About this exercise:
Copy each line below in which the word "углеводов" occurs.

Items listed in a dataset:
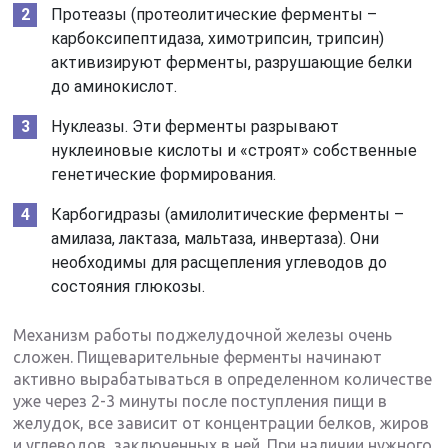
Протеазы (протеолитические ферменты –
карбоксипептидаза, химотрипсин, трипсин)
активизируют ферменты, разрушающие белки
до аминокислот.
Нуклeaзы. Эти ферменты разрывают
нуклеиновые кислоты и «строят» собственные
генетические формирования.
Карбогидразы (амилолитические ферменты –
амилаза, лактаза, мальтаза, инвертаза). Они
необходимы для расщепления углеводов до
состояния глюкозы.
Механизм работы поджелудочной железы очень
сложен. Пищеварительные ферменты начинают
активно вырабатываться в определенном количестве
уже через 2-3 минуты после поступления пищи в
желудок, все зависит от концентрации белков, жиров
и углеводов, заключенных в ней. При наличии нужного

Result of the exercise:
необходимы для расщепления углеводов до
и углеводов, заключенных в ней. При наличии нужного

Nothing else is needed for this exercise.